Either way, pagans have celebrated the summer solstice for hundreds of years and that's where Midsommar comes in. The film is about a group of friends who travel to Sweden for a special Midsommar festival that only occurs every 90 years. In Sweden, Midsummer's Eve is on par with Christmas in terms of its importance as a holiday. Traditions include weaving wreaths and crowns, eating herring and strawberries, doing a traditional frog dance, singing songs, and decorating the maypole.
In the film, me meet a group of friends: Christian (Jack Reynor) and his girlfriend Dani (Florence Pugh), Josh (William Jackson Harper), and Mark (Will Poulter). When they arrive in the remote village looking for a little rest and relaxation, and while they find all the idyllic activities mentioned above, they also find violent and disturbing pagan rituals in which the locals insist they participate. That juxtaposition is exactly what makes the whole situation so incredibly jarring.

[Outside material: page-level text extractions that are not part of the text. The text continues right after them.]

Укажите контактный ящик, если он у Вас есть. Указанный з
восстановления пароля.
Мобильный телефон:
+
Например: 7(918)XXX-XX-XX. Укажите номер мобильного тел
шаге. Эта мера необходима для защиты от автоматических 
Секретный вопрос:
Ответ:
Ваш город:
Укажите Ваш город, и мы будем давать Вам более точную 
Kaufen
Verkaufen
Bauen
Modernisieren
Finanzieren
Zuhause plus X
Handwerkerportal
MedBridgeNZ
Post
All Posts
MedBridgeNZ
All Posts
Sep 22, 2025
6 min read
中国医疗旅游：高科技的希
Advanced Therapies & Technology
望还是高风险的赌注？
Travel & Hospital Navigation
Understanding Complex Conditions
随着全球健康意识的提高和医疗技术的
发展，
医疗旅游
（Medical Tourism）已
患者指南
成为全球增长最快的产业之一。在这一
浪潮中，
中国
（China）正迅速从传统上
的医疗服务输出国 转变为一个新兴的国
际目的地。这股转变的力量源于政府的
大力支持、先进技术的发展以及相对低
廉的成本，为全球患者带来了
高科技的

It's also what's made the film popular among critics — on Rotten Tomatoes Midsommar holds a 94 percent "fresh" rating and Refinery29's movie critic, Anne Cohen, describes it as "a slow descent into frenzied, ritualized madness." In a Fangoria issue (released via Entertainment Weekly) where Aster is interviewed by fellow horror director Jordan Peele, Peele says Midsommar might be “the most idyllic horror film of all time.”

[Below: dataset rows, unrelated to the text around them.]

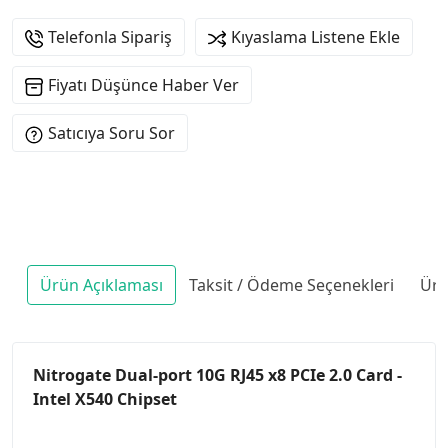
Telefonla Sipariş
Kıyaslama Listene Ekle
Fiyatı Düşünce Haber Ver
Satıcıya Soru Sor
Ürün Açıklaması
Taksit / Ödeme Seçenekleri
Ürü
Nitrogate Dual-port 10G RJ45 x8 PCIe 2.0 Card -
Intel X540 Chipset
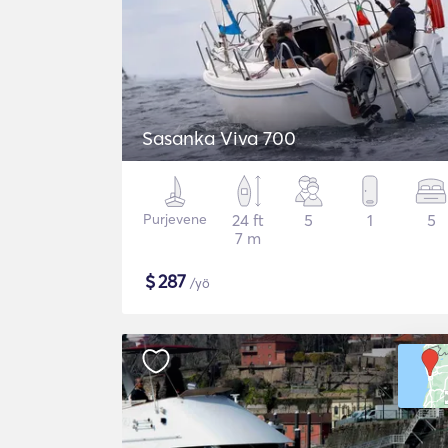
Sasanka Viva 700
Purjevene
24 ft
5
1
5
7 m
$
287
/yö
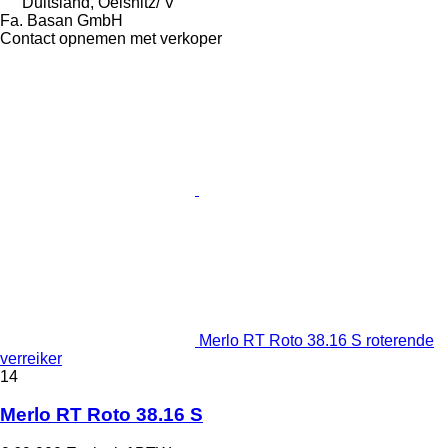
Duitsland, Oelsnitz/ V
Fa. Basan GmbH
Contact opnemen met verkoper
Merlo RT Roto 38.16 S roterende
verreiker
14
Merlo RT Roto 38.16 S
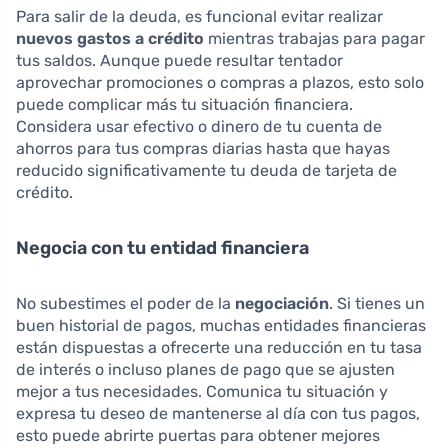
Para salir de la deuda, es funcional evitar realizar
nuevos gastos a crédito
mientras trabajas para pagar
tus saldos. Aunque puede resultar tentador
aprovechar promociones o compras a plazos, esto solo
puede complicar más tu situación financiera.
Considera usar efectivo o dinero de tu cuenta de
ahorros para tus compras diarias hasta que hayas
reducido significativamente tu deuda de tarjeta de
crédito.
Negocia con tu entidad financiera
No subestimes el poder de la
negociación
. Si tienes un
buen historial de pagos, muchas entidades financieras
están dispuestas a ofrecerte una reducción en tu tasa
de interés o incluso planes de pago que se ajusten
mejor a tus necesidades. Comunica tu situación y
expresa tu deseo de mantenerse al día con tus pagos,
esto puede abrirte puertas para obtener mejores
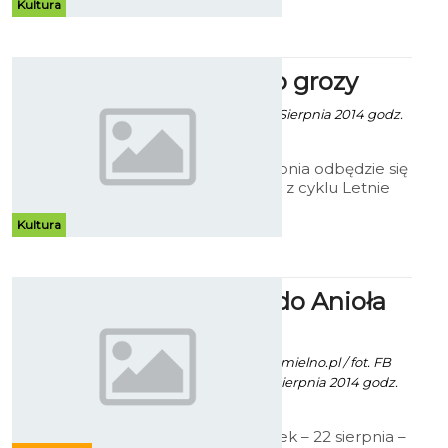
muzyki tanecznej. Specjalista od
Kultura
wakacyjnych hitów takich jak
„Loca people”, czy „Paso”.
Letnie kino grozy
Robert Kuliński/ - 11 Sierpnia 2014 godz.
10:25
W piątek, 22 sierpnia odbędzie się
kolejna projekcja z cyklu Letnie
Kino w Amfiteatrze. Będzie
można obejrzeć film grozy
Kultura
„Kobieta w czerni”, w roli głównej
Daniel Radcliffe znany jako
odtwórca roli Harry'ego Pottera.
Światełko do Anioła
w Mielnie
Paweł Kaczor / info. mielno.pl / fot. FB
Gmina Mielno - 20 Sierpnia 2014 godz.
5:28
W najbliższy piątek – 22 sierpnia –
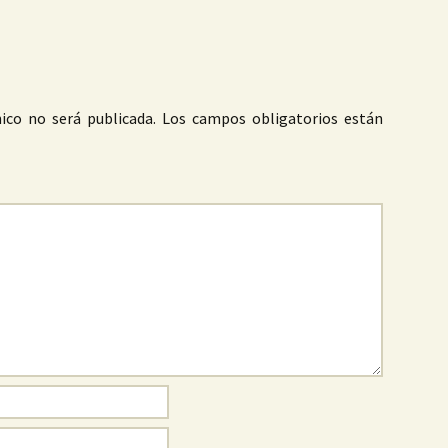
ico no será publicada.
Los campos obligatorios están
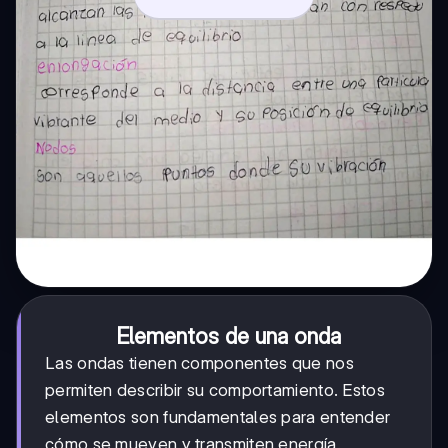
Elementos de una onda
Las ondas tienen componentes que nos
permiten describir su comportamiento. Estos
elementos son fundamentales para entender
cómo se mueven y transmiten energía.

“It is an ascension of horror … It’s a very unique feeling for a film to conjure because after it ended, I found myself looking back at the final act like, ‘Holy sh*t.’ That was some of the most atrociously disturbing imagery I’ve ever seen on film, and yet I experienced it with this open-mouthed, wild-eyed gape,” says Peele. “I think that part of how we get there is never reducing the villains to any kind of snarling monsters with an evil agenda.”
And considering that the term "midsommar" has become attached to this "atrociously disturbing imagery," we're gonna venture out on a limb and say it's got a whole new meaning now.